→ **Supplied data**
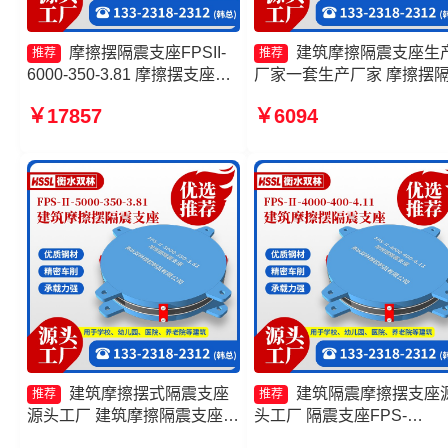
摩擦摆隔震支座FPSII-
建筑摩擦隔震支座生
推荐
推荐
6000-350-3.81 摩擦摆支座厂
厂家一套生产厂家 摩擦摆
家 摩擦摆隔震支座FPSII-
支座 摩擦摆隔震支座FPSII-
￥17857
￥6094
1000-350-3.81生产厂家 摩擦
10000-400-4.11厂家 摩擦
摆隔震支座FPSII-10000-400-
隔震支座FPSII-2000-300-
4.11厂家
3.48
建筑摩擦摆式隔震支座
建筑隔震摩擦摆支座
推荐
推荐
源头工厂 建筑摩擦隔震支座生
头工厂 隔震支座FPS-
产厂家一套源头工厂 建筑摩擦
Ⅱ-2000-500-3.8厂家 摩擦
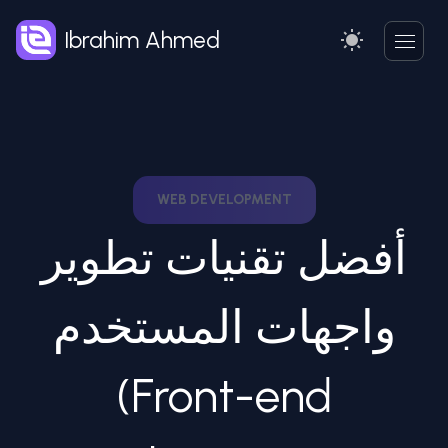
Ibrahim Ahmed
WEB DEVELOPMENT
أفضل تقنيات تطوير
واجهات المستخدم
(Front-end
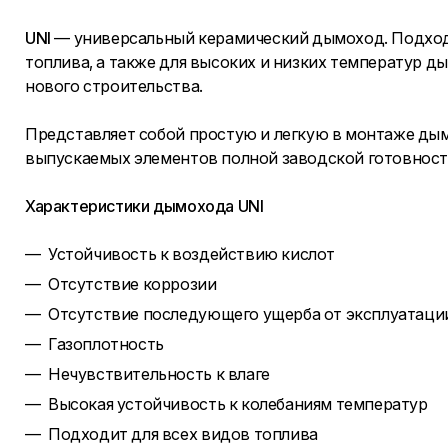
UNI
— универсальный керамический дымоход. Подходи
топлива, а также для высоких и низких температур д
нового строительства.
Представляет собой простую и легкую в монтаже ды
выпускаемых элементов полной заводской готовност
Характеристики дымохода UNI
Устойчивость к воздействию кислот
Отсутствие коррозии
Отсутствие последующего ущерба от эксплуатации
Газоплотность
Нечувствительность к влаге
Высокая устойчивость к колебаниям температур
Подходит для всех видов топлива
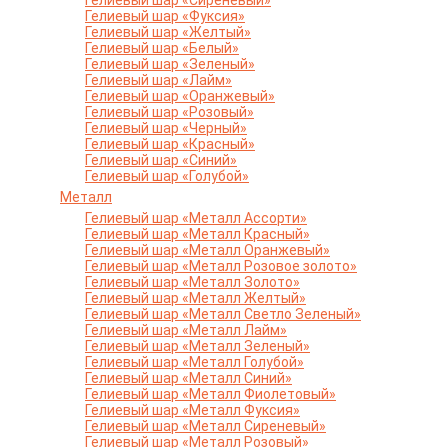
Гелиевый шар «Сиреневый»
Гелиевый шар «Фуксия»
Гелиевый шар «Желтый»
Гелиевый шар «Белый»
Гелиевый шар «Зеленый»
Гелиевый шар «Лайм»
Гелиевый шар «Оранжевый»
Гелиевый шар «Розовый»
Гелиевый шар «Черный»
Гелиевый шар «Красный»
Гелиевый шар «Синий»
Гелиевый шар «Голубой»
Металл
Гелиевый шар «Металл Ассорти»
Гелиевый шар «Металл Красный»
Гелиевый шар «Металл Оранжевый»
Гелиевый шар «Металл Розовое золото»
Гелиевый шар «Металл Золото»
Гелиевый шар «Металл Желтый»
Гелиевый шар «Металл Светло Зеленый»
Гелиевый шар «Металл Лайм»
Гелиевый шар «Металл Зеленый»
Гелиевый шар «Металл Голубой»
Гелиевый шар «Металл Синий»
Гелиевый шар «Металл Фиолетовый»
Гелиевый шар «Металл Фуксия»
Гелиевый шар «Металл Сиреневый»
Гелиевый шар «Металл Розовый»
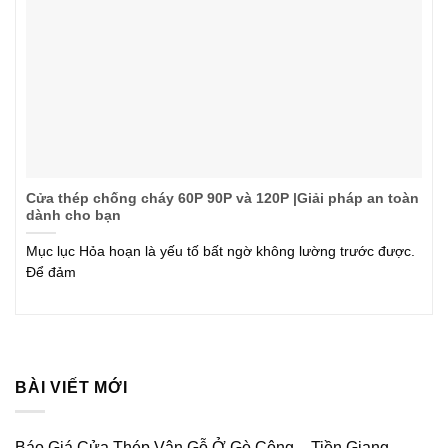
Cửa thép chống cháy 60P 90P và 120P |Giải pháp an toàn
dành cho bạn
Mục lục Hỏa hoạn là yếu tố bất ngờ không lường trước được.
Để đảm
BÀI VIẾT MỚI
Báo Giá Cửa Thép Vân Gỗ Ở Gò Công – Tiền Giang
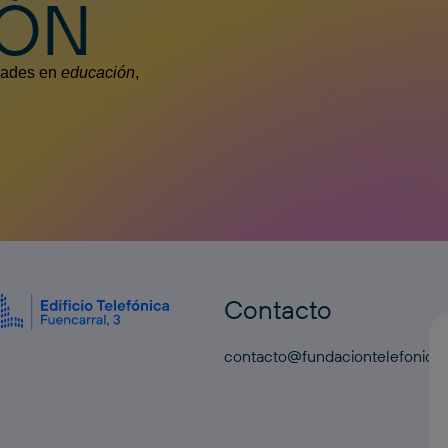
IÓN
edades en
educación
,
Contacto
contacto@fundaciontelefonica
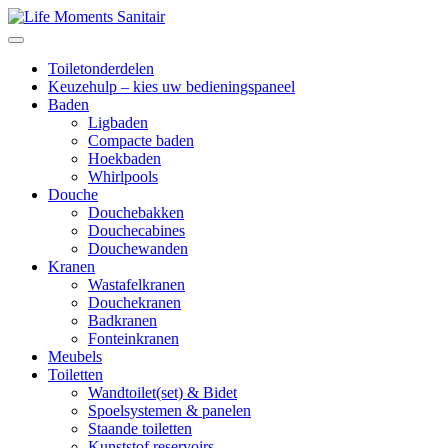
Toiletonderdelen
Keuzehulp – kies uw bedieningspaneel
Baden
Ligbaden
Compacte baden
Hoekbaden
Whirlpools
Douche
Douchebakken
Douchecabines
Douchewanden
Kranen
Wastafelkranen
Douchekranen
Badkranen
Fonteinkranen
Meubels
Toiletten
Wandtoilet(set) & Bidet
Spoelsystemen & panelen
Staande toiletten
Kunststof reservoirs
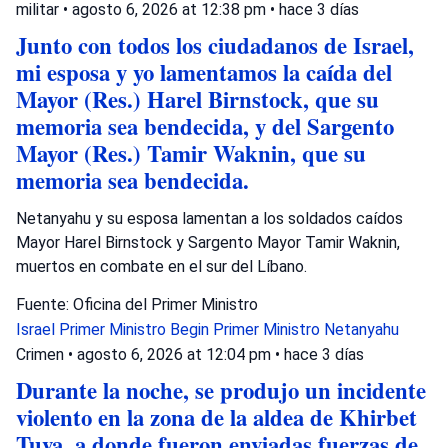
militar
•
agosto 6, 2026 at 12:38 pm
•
hace 3 días
Junto con todos los ciudadanos de Israel,
mi esposa y yo lamentamos la caída del
Mayor (Res.) Harel Birnstock, que su
memoria sea bendecida, y del Sargento
Mayor (Res.) Tamir Waknin, que su
memoria sea bendecida.
Netanyahu y su esposa lamentan a los soldados caídos
Mayor Harel Birnstock y Sargento Mayor Tamir Waknin,
muertos en combate en el sur del Líbano.
Fuente: Oficina del Primer Ministro
Israel
Primer Ministro Begin
Primer Ministro Netanyahu
Crimen
•
agosto 6, 2026 at 12:04 pm
•
hace 3 días
Durante la noche, se produjo un incidente
violento en la zona de la aldea de Khirbet
Tuva, a donde fueron enviadas fuerzas de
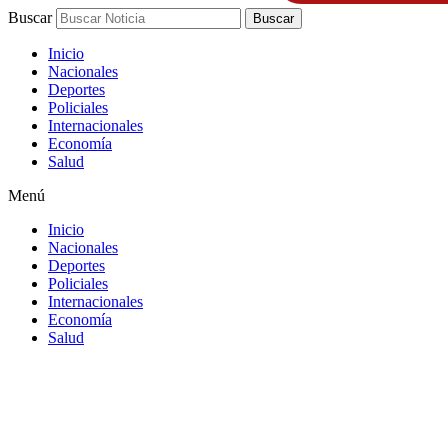
Buscar
Buscar
Inicio
Nacionales
Deportes
Policiales
Internacionales
Economía
Salud
Menú
Inicio
Nacionales
Deportes
Policiales
Internacionales
Economía
Salud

→ **Work task**
Please output the data above exactly as given, omitting every picture.

→ **Completed exercise**
摩擦摆隔震支座FPSII-
建筑摩擦隔震支座生
推荐
推荐
6000-350-3.81 摩擦摆支座厂
厂家一套生产厂家 摩擦摆
家 摩擦摆隔震支座FPSII-
支座 摩擦摆隔震支座FPSII-
￥17857
￥6094
1000-350-3.81生产厂家 摩擦
10000-400-4.11厂家 摩擦
摆隔震支座FPSII-10000-400-
隔震支座FPSII-2000-300-
4.11厂家
3.48
建筑摩擦摆式隔震支座
建筑隔震摩擦摆支座
推荐
推荐
源头工厂 建筑摩擦隔震支座生
头工厂 隔震支座FPS-
产厂家一套源头工厂 建筑摩擦
Ⅱ-2000-500-3.8厂家 摩擦
Ibrahim Ahmed
WEB DEVELOPMENT
أفضل تقنيات تطوير
واجهات المستخدم
(Front-end
UNI
— универсальный керамический дымоход. Подходи
топлива, а также для высоких и низких температур д
нового строительства.
Представляет собой простую и легкую в монтаже ды
выпускаемых элементов полной заводской готовност
Характеристики дымохода UNI
Устойчивость к воздействию кислот
Отсутствие коррозии
Отсутствие последующего ущерба от эксплуатации
Газоплотность
Нечувствительность к влаге
Высокая устойчивость к колебаниям температур
Подходит для всех видов топлива
Гелиевый шар «Сиреневый»
Гелиевый шар «Фуксия»
Гелиевый шар «Желтый»
Гелиевый шар «Белый»
Гелиевый шар «Зеленый»
Гелиевый шар «Лайм»
Гелиевый шар «Оранжевый»
Гелиевый шар «Розовый»
Гелиевый шар «Черный»
Гелиевый шар «Красный»
Гелиевый шар «Синий»
Гелиевый шар «Голубой»
Металл
Гелиевый шар «Металл Ассорти»
Гелиевый шар «Металл Красный»
Гелиевый шар «Металл Оранжевый»
Гелиевый шар «Металл Розовое золото»
Гелиевый шар «Металл Золото»
Гелиевый шар «Металл Желтый»
Гелиевый шар «Металл Светло Зеленый»
Гелиевый шар «Металл Лайм»
Гелиевый шар «Металл Зеленый»
Гелиевый шар «Металл Голубой»
Гелиевый шар «Металл Синий»
Гелиевый шар «Металл Фиолетовый»
Гелиевый шар «Металл Фуксия»
Гелиевый шар «Металл Сиреневый»
Гелиевый шар «Металл Розовый»
Cửa thép chống cháy 60P 90P và 120P |Giải pháp an toàn
dành cho bạn
Mục lục Hỏa hoạn là yếu tố bất ngờ không lường trước được.
Để đảm
BÀI VIẾT MỚI
Báo Giá Cửa Thép Vân Gỗ Ở Gò Công – Tiền Giang
IÓN
edades en
educación
,
Contacto
contacto@fundaciontelefonica
Toiletonderdelen
Keuzehulp – kies uw bedieningspaneel
Baden
Ligbaden
Compacte baden
Hoekbaden
Whirlpools
Douche
Douchebakken
Douchecabines
Douchewanden
Kranen
Wastafelkranen
Douchekranen
Badkranen
Fonteinkranen
Meubels
Toiletten
Wandtoilet(set) & Bidet
Spoelsystemen & panelen
Staande toiletten
Kunststof reservoirs
militar
•
agosto 6, 2026 at 12:38 pm
•
hace 3 días
Junto con todos los ciudadanos de Israel,
mi esposa y yo lamentamos la caída del
Mayor (Res.) Harel Birnstock, que su
memoria sea bendecida, y del Sargento
Mayor (Res.) Tamir Waknin, que su
memoria sea bendecida.
Netanyahu y su esposa lamentan a los soldados caídos
Mayor Harel Birnstock y Sargento Mayor Tamir Waknin,
muertos en combate en el sur del Líbano.
Fuente: Oficina del Primer Ministro
Israel
Primer Ministro Begin
Primer Ministro Netanyahu
Crimen
•
agosto 6, 2026 at 12:04 pm
•
hace 3 días
Durante la noche, se produjo un incidente
violento en la zona de la aldea de Khirbet
Tuva, a donde fueron enviadas fuerzas de
Buscar
Buscar
Inicio
Nacionales
Deportes
Policiales
Internacionales
Economía
Salud
Menú
Inicio
Nacionales
Deportes
Policiales
Internacionales
Economía
Salud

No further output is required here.